This is not a solution to the puzzle, but provides notes from its poser. This type of answer has been approved by the community.

Thought I would write a wrap up as there are some interesting points about QR codes that some may definitely find useful in the future!

Caution: This post contain spoilers.


Inspiration

I actually started on this idea 4 years ago. Long time coming!

Back in lockdown, I had the idea to disguise a QR code as a treasure map, and have the QR scan to give a map coordinate, but I could never find anything that really worked. So I gave up, and had completely forgotten about it.

But then a couple of months ago, I redownloaded an old app I used to draw stuff, and my old map was right there!

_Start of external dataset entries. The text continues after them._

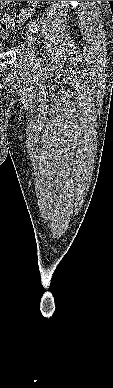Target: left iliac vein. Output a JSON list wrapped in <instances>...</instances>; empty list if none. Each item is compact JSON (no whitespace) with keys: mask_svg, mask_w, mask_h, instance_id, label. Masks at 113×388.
Wrapping results in <instances>:
<instances>
[{"mask_svg":"<svg viewBox=\"0 0 113 388\" xmlns=\"http://www.w3.org/2000/svg\"><path fill=\"white\" fill-rule=\"evenodd\" d=\"M25 35H26V41H27L28 45L30 46L31 50L33 51L34 46H35V38H34L32 32L30 31V29L27 30Z\"/></svg>","mask_w":113,"mask_h":388,"instance_id":"4c4485c4","label":"left iliac vein"}]
</instances>
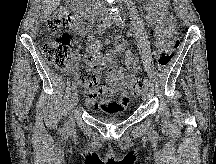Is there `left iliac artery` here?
<instances>
[{"label": "left iliac artery", "instance_id": "obj_1", "mask_svg": "<svg viewBox=\"0 0 216 164\" xmlns=\"http://www.w3.org/2000/svg\"><path fill=\"white\" fill-rule=\"evenodd\" d=\"M114 21H115V23L117 25H123V23H124V19H122V17H120V16L115 18ZM144 84L147 85V86L149 84V81H148V79L146 77L144 78Z\"/></svg>", "mask_w": 216, "mask_h": 164}]
</instances>
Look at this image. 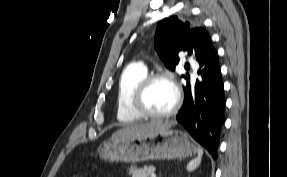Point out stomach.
I'll use <instances>...</instances> for the list:
<instances>
[{
  "instance_id": "0dacf381",
  "label": "stomach",
  "mask_w": 287,
  "mask_h": 177,
  "mask_svg": "<svg viewBox=\"0 0 287 177\" xmlns=\"http://www.w3.org/2000/svg\"><path fill=\"white\" fill-rule=\"evenodd\" d=\"M196 151L186 133L171 128L149 136L111 138L98 148L101 159L126 163L186 158Z\"/></svg>"
}]
</instances>
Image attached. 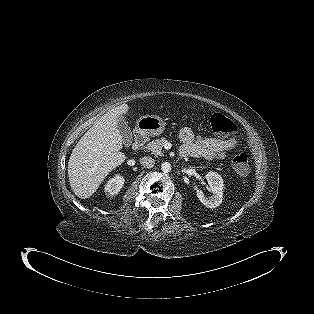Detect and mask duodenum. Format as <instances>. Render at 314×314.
I'll use <instances>...</instances> for the list:
<instances>
[{
  "instance_id": "obj_1",
  "label": "duodenum",
  "mask_w": 314,
  "mask_h": 314,
  "mask_svg": "<svg viewBox=\"0 0 314 314\" xmlns=\"http://www.w3.org/2000/svg\"><path fill=\"white\" fill-rule=\"evenodd\" d=\"M145 141H146V135H145L143 132L138 131V132L135 134L133 149H134V150H139V149H141V148L144 146Z\"/></svg>"
}]
</instances>
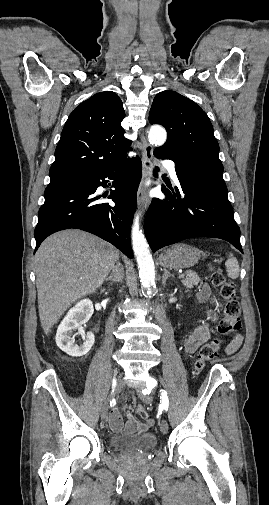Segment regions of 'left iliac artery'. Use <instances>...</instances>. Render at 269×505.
<instances>
[{
  "instance_id": "obj_1",
  "label": "left iliac artery",
  "mask_w": 269,
  "mask_h": 505,
  "mask_svg": "<svg viewBox=\"0 0 269 505\" xmlns=\"http://www.w3.org/2000/svg\"><path fill=\"white\" fill-rule=\"evenodd\" d=\"M160 398H161V403L159 405L160 409L167 411L169 406V399L167 392L165 390H161Z\"/></svg>"
}]
</instances>
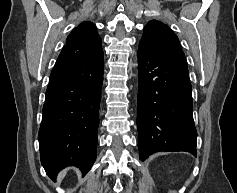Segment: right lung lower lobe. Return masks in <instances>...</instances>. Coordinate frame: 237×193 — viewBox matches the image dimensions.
<instances>
[{
  "mask_svg": "<svg viewBox=\"0 0 237 193\" xmlns=\"http://www.w3.org/2000/svg\"><path fill=\"white\" fill-rule=\"evenodd\" d=\"M103 54L61 52L50 75L38 134L41 163L55 179L74 165L86 175L96 160Z\"/></svg>",
  "mask_w": 237,
  "mask_h": 193,
  "instance_id": "right-lung-lower-lobe-1",
  "label": "right lung lower lobe"
}]
</instances>
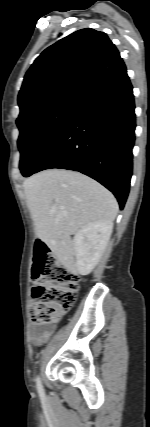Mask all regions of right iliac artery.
Listing matches in <instances>:
<instances>
[{"instance_id": "1", "label": "right iliac artery", "mask_w": 150, "mask_h": 427, "mask_svg": "<svg viewBox=\"0 0 150 427\" xmlns=\"http://www.w3.org/2000/svg\"><path fill=\"white\" fill-rule=\"evenodd\" d=\"M36 385H37V390H38L40 397H44V389H43L40 377H37Z\"/></svg>"}]
</instances>
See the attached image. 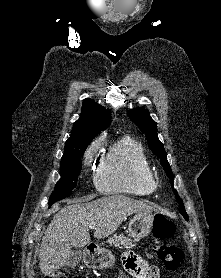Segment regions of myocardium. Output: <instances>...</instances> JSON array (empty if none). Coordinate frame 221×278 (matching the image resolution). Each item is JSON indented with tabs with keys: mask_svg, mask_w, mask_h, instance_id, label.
Here are the masks:
<instances>
[{
	"mask_svg": "<svg viewBox=\"0 0 221 278\" xmlns=\"http://www.w3.org/2000/svg\"><path fill=\"white\" fill-rule=\"evenodd\" d=\"M150 186H151V190H152V191H153L154 189H156L157 183H156V181H155L154 178H151V180H150Z\"/></svg>",
	"mask_w": 221,
	"mask_h": 278,
	"instance_id": "f54148a6",
	"label": "myocardium"
}]
</instances>
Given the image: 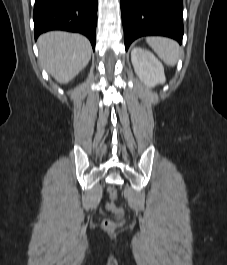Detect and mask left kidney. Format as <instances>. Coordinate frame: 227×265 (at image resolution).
I'll list each match as a JSON object with an SVG mask.
<instances>
[{"instance_id":"1","label":"left kidney","mask_w":227,"mask_h":265,"mask_svg":"<svg viewBox=\"0 0 227 265\" xmlns=\"http://www.w3.org/2000/svg\"><path fill=\"white\" fill-rule=\"evenodd\" d=\"M131 61L137 76L148 87L165 82L162 63L150 52L136 47L131 52Z\"/></svg>"}]
</instances>
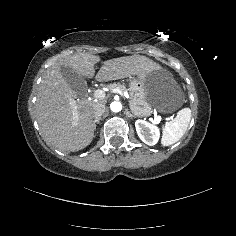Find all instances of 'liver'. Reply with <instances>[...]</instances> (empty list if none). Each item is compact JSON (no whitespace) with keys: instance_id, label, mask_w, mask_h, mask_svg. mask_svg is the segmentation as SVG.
<instances>
[{"instance_id":"obj_1","label":"liver","mask_w":236,"mask_h":236,"mask_svg":"<svg viewBox=\"0 0 236 236\" xmlns=\"http://www.w3.org/2000/svg\"><path fill=\"white\" fill-rule=\"evenodd\" d=\"M99 61V56L87 53L66 56L53 63L42 77L35 105L37 122L46 142L60 151H78L91 143L95 130L93 105L106 103L105 99H78L77 93L63 78L61 66L71 67L83 76L93 77L94 65ZM158 69L161 66L146 56H125L104 61L95 79L107 82L131 75L143 79L149 72ZM74 107L77 108L79 117L77 125H73Z\"/></svg>"}]
</instances>
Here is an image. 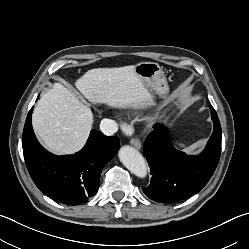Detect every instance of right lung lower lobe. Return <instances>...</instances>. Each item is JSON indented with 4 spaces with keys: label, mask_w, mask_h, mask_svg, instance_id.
<instances>
[{
    "label": "right lung lower lobe",
    "mask_w": 249,
    "mask_h": 249,
    "mask_svg": "<svg viewBox=\"0 0 249 249\" xmlns=\"http://www.w3.org/2000/svg\"><path fill=\"white\" fill-rule=\"evenodd\" d=\"M28 113L22 138L25 162L36 186L60 203L78 205L92 197L99 188L103 167L119 148L118 137H107L92 130L85 146L74 155L56 156L46 151L33 132Z\"/></svg>",
    "instance_id": "98d812e1"
}]
</instances>
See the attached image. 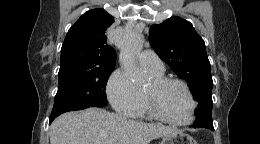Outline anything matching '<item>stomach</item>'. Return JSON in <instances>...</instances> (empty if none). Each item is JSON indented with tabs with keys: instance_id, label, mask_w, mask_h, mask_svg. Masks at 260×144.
<instances>
[{
	"instance_id": "stomach-1",
	"label": "stomach",
	"mask_w": 260,
	"mask_h": 144,
	"mask_svg": "<svg viewBox=\"0 0 260 144\" xmlns=\"http://www.w3.org/2000/svg\"><path fill=\"white\" fill-rule=\"evenodd\" d=\"M161 144H197L196 141L190 135L178 130L176 133H172L163 138Z\"/></svg>"
}]
</instances>
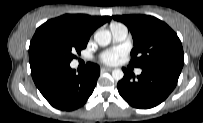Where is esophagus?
<instances>
[{"label":"esophagus","mask_w":203,"mask_h":123,"mask_svg":"<svg viewBox=\"0 0 203 123\" xmlns=\"http://www.w3.org/2000/svg\"><path fill=\"white\" fill-rule=\"evenodd\" d=\"M101 70L102 71H112L113 68H111V67H102Z\"/></svg>","instance_id":"obj_1"}]
</instances>
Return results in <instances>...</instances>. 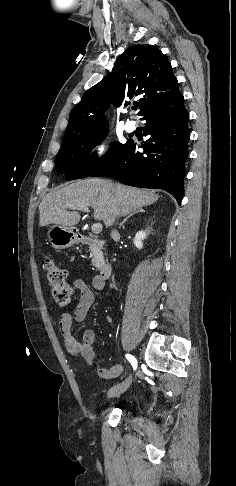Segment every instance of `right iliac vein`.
<instances>
[{
  "mask_svg": "<svg viewBox=\"0 0 236 486\" xmlns=\"http://www.w3.org/2000/svg\"><path fill=\"white\" fill-rule=\"evenodd\" d=\"M130 384H131V379L129 378L126 381L122 382L121 384L112 387L108 391L107 397L112 398L121 395L129 388Z\"/></svg>",
  "mask_w": 236,
  "mask_h": 486,
  "instance_id": "1",
  "label": "right iliac vein"
}]
</instances>
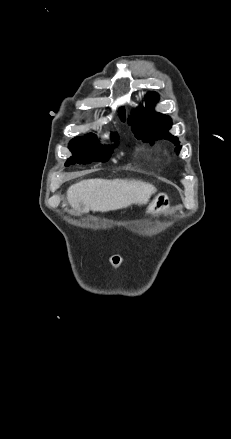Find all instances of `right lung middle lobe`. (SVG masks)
Returning <instances> with one entry per match:
<instances>
[{
    "mask_svg": "<svg viewBox=\"0 0 231 439\" xmlns=\"http://www.w3.org/2000/svg\"><path fill=\"white\" fill-rule=\"evenodd\" d=\"M111 137L116 142L115 145L102 146L98 141L96 135L90 133L86 136L75 137L69 143V149L73 155L65 163L66 166L75 163L89 164L93 161L105 162L109 159L112 149L117 146L119 136L117 133H112Z\"/></svg>",
    "mask_w": 231,
    "mask_h": 439,
    "instance_id": "obj_1",
    "label": "right lung middle lobe"
}]
</instances>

enter image description here

The old draft is very different, it was many fake islands, and although the art was cute, I didn't have any of the info to finish it off.

But I remembered the concept and knew it was time to do it properly - but this time bigger and better.

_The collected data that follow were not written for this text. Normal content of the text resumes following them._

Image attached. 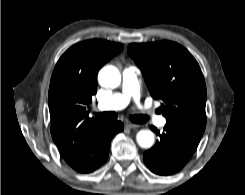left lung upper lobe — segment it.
<instances>
[{"mask_svg":"<svg viewBox=\"0 0 245 195\" xmlns=\"http://www.w3.org/2000/svg\"><path fill=\"white\" fill-rule=\"evenodd\" d=\"M128 53L142 71L150 94L162 101L168 123L203 133L206 126V85L194 57L171 42L133 43Z\"/></svg>","mask_w":245,"mask_h":195,"instance_id":"5c2ea615","label":"left lung upper lobe"}]
</instances>
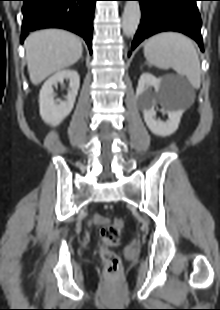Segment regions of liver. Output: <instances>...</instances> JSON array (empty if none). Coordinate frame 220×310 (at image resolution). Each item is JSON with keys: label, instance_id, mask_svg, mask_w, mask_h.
Listing matches in <instances>:
<instances>
[{"label": "liver", "instance_id": "1", "mask_svg": "<svg viewBox=\"0 0 220 310\" xmlns=\"http://www.w3.org/2000/svg\"><path fill=\"white\" fill-rule=\"evenodd\" d=\"M24 46L29 77L34 85L76 63L83 52L80 39L60 29L32 33L25 40Z\"/></svg>", "mask_w": 220, "mask_h": 310}]
</instances>
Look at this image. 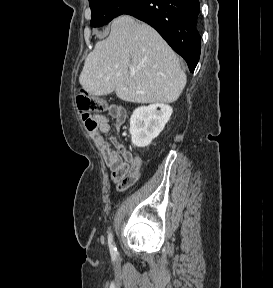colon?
<instances>
[{
	"label": "colon",
	"mask_w": 273,
	"mask_h": 288,
	"mask_svg": "<svg viewBox=\"0 0 273 288\" xmlns=\"http://www.w3.org/2000/svg\"><path fill=\"white\" fill-rule=\"evenodd\" d=\"M76 102L86 128L91 133H95L98 130L97 116L106 109L105 102L84 92L77 93Z\"/></svg>",
	"instance_id": "5ec220e1"
}]
</instances>
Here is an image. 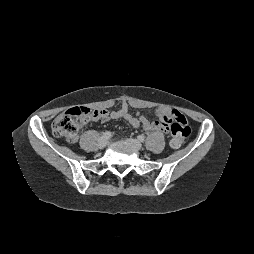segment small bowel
<instances>
[{"instance_id": "small-bowel-1", "label": "small bowel", "mask_w": 254, "mask_h": 254, "mask_svg": "<svg viewBox=\"0 0 254 254\" xmlns=\"http://www.w3.org/2000/svg\"><path fill=\"white\" fill-rule=\"evenodd\" d=\"M133 106V105H132ZM175 112L166 105H160L156 109V120L150 121L147 117L140 114H132L130 112V105L124 102L121 107L114 111L100 110L99 120L109 121L116 119H124L133 127H141L146 131H160L167 132L169 130V123L171 116Z\"/></svg>"}]
</instances>
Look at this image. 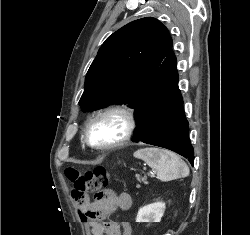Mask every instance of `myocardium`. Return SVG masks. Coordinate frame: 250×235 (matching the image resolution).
Masks as SVG:
<instances>
[{
    "label": "myocardium",
    "instance_id": "f54148a6",
    "mask_svg": "<svg viewBox=\"0 0 250 235\" xmlns=\"http://www.w3.org/2000/svg\"><path fill=\"white\" fill-rule=\"evenodd\" d=\"M108 115H118L123 119L124 121L123 132L121 136L113 142H109L107 144H95L91 141L90 129L98 119ZM136 127H137V118L135 111L131 107L119 103L111 104L96 111L94 114L91 115V117L89 118L84 127V134H83L84 142L90 148L97 151L113 150L127 144L131 140L136 130Z\"/></svg>",
    "mask_w": 250,
    "mask_h": 235
}]
</instances>
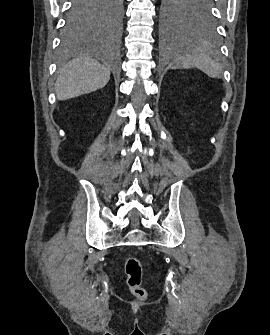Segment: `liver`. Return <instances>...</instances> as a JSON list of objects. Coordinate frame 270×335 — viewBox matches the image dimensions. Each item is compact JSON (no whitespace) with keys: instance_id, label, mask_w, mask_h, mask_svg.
I'll use <instances>...</instances> for the list:
<instances>
[{"instance_id":"liver-1","label":"liver","mask_w":270,"mask_h":335,"mask_svg":"<svg viewBox=\"0 0 270 335\" xmlns=\"http://www.w3.org/2000/svg\"><path fill=\"white\" fill-rule=\"evenodd\" d=\"M58 74L55 84L57 100H69L81 94H90L104 88L110 80L109 68L87 56L72 60Z\"/></svg>"}]
</instances>
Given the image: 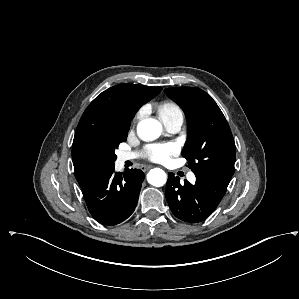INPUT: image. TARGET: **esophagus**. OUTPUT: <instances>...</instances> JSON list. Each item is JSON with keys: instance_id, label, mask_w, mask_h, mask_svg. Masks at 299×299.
Masks as SVG:
<instances>
[{"instance_id": "esophagus-1", "label": "esophagus", "mask_w": 299, "mask_h": 299, "mask_svg": "<svg viewBox=\"0 0 299 299\" xmlns=\"http://www.w3.org/2000/svg\"><path fill=\"white\" fill-rule=\"evenodd\" d=\"M140 168H141V170H142L143 172H146V171H148L149 169H151L152 166H151V165H142Z\"/></svg>"}]
</instances>
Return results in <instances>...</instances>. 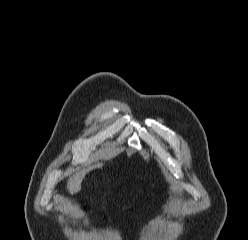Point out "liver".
Listing matches in <instances>:
<instances>
[{"label":"liver","instance_id":"1","mask_svg":"<svg viewBox=\"0 0 248 240\" xmlns=\"http://www.w3.org/2000/svg\"><path fill=\"white\" fill-rule=\"evenodd\" d=\"M86 170L77 172L72 175L67 181V189L71 194H75L81 190V183L85 177Z\"/></svg>","mask_w":248,"mask_h":240}]
</instances>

Finding a QR code that worked

This time round, I wanted the map to show a real island, that would eventually be the answer itself. That however, was going to be very tricky.

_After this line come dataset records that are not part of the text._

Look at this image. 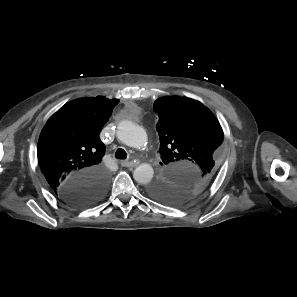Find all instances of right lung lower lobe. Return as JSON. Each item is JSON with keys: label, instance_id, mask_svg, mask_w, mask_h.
Masks as SVG:
<instances>
[{"label": "right lung lower lobe", "instance_id": "1", "mask_svg": "<svg viewBox=\"0 0 297 297\" xmlns=\"http://www.w3.org/2000/svg\"><path fill=\"white\" fill-rule=\"evenodd\" d=\"M108 182V173L105 171L80 173L70 180L57 195L69 205L89 206L104 196Z\"/></svg>", "mask_w": 297, "mask_h": 297}]
</instances>
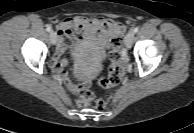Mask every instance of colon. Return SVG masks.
Listing matches in <instances>:
<instances>
[{
    "mask_svg": "<svg viewBox=\"0 0 194 133\" xmlns=\"http://www.w3.org/2000/svg\"><path fill=\"white\" fill-rule=\"evenodd\" d=\"M112 51L109 54L111 65L109 74L106 78L99 80L100 87L104 89L112 88L118 85L122 79L123 68V54L121 52V39L116 37L112 40ZM109 100V96L104 98L94 99L93 94L89 89H84L80 92L77 104L81 107H94L96 109H103Z\"/></svg>",
    "mask_w": 194,
    "mask_h": 133,
    "instance_id": "colon-1",
    "label": "colon"
}]
</instances>
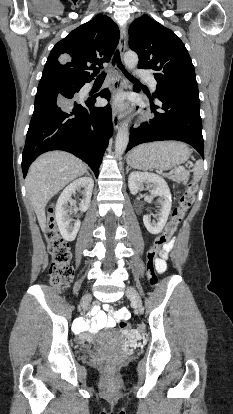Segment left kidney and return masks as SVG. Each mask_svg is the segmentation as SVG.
I'll list each match as a JSON object with an SVG mask.
<instances>
[{
  "label": "left kidney",
  "instance_id": "5707ae66",
  "mask_svg": "<svg viewBox=\"0 0 233 414\" xmlns=\"http://www.w3.org/2000/svg\"><path fill=\"white\" fill-rule=\"evenodd\" d=\"M144 183L152 188L150 191L152 195L159 196L160 212L158 213L157 222L151 223L148 215L143 216V222L151 234H159L163 230L171 210L172 199L170 189L166 181L156 174L136 171L130 173L128 187L131 194H137L142 189Z\"/></svg>",
  "mask_w": 233,
  "mask_h": 414
}]
</instances>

It couldn't be a famous island as that would be pointless, so I needed to find some islands that were small, and 'spiky' - such that you would be able to draw them with squares.

To do so, my first instinct was to go on google maps and have a look around the cposts of some of the countries in Asia, such as Indonesia and Japan, as I felt like they would have the highest likelihood of having what I was looking for.

In my search I also stumbled across this website - containing a list of islands in a region off Japan. The one that immediately caught my eye was number 7 - "Matsuura Island"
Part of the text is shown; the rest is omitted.